“I voucher sono uno strumento utile per l’agricoltura e devono essere reintrodotti”. Così il presidente della Confagricoltura Massimiliano Giansanti interviene nel dibattito in corso in questi giorni che vede coinvolti numerose forze politiche ed esponenti del governo.

L’eliminazione dei voucher in agricoltura è stata una scelta frettolosa e non adeguatamente ponderata. E lo strumento che è stato introdotto in loro sostituzione (contratto di prestazione occasionale) non può certo essere considerato una valida alternativa, a causa di una serie di limitazioni e vincoli che ne restringono fortemente il campo di applicazione, soprattutto nel settore agricolo.

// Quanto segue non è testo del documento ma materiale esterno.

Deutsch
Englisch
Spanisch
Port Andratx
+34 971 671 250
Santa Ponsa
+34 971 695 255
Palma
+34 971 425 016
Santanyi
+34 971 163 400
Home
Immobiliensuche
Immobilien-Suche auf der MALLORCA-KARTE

È quindi necessario che anche le ultime aperture sul tema del vicepresidente Di Maio, che fa seguito alle numerose dichiarazioni del medesimo tenore rilasciate dal Ministro delle Politiche Agricole, si traducano presto in realtà; nelle campagne infatti è già iniziato il periodo delle grandi raccolte, e con la vendemmia in arrivo c’è maggiore richiesta di manodopera agricola.

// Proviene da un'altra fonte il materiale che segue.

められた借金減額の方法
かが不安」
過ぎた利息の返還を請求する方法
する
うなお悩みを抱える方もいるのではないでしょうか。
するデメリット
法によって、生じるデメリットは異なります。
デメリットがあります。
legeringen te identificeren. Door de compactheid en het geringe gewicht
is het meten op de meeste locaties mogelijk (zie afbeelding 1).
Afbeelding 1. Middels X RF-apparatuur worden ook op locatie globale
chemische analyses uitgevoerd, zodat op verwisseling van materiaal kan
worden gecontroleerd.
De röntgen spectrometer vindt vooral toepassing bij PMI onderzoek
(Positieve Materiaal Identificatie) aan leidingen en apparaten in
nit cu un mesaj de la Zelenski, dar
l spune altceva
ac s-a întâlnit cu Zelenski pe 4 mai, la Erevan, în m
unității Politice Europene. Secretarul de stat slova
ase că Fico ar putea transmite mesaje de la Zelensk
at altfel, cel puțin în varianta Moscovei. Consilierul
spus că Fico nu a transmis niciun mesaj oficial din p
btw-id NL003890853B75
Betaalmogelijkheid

In agricoltura l’esigenza di svolgere prestazioni meramente occasionali ed accessorie è concreta e tutt’altro che infrequente. Non a caso i voucher sono stati sperimentati nel 2008 proprio nel settore primario, con la vendemmia. E se si valutano i dati INPS in modo sereno e distaccato, si scopre che l’agricoltura è uno dei settori produttivi dove il lavoro accessorio è stato utilizzato in modo equilibrato, senza eccessi. Nel periodo 2008-2016, infatti, solo il 4,3 per cento dei voucher complessivamente venduti è stato destinato alle attività agricole. Se poi guardiamo l’ultimo anno disponibile, la percentuale scende addirittura all’1,8 per cento del totale.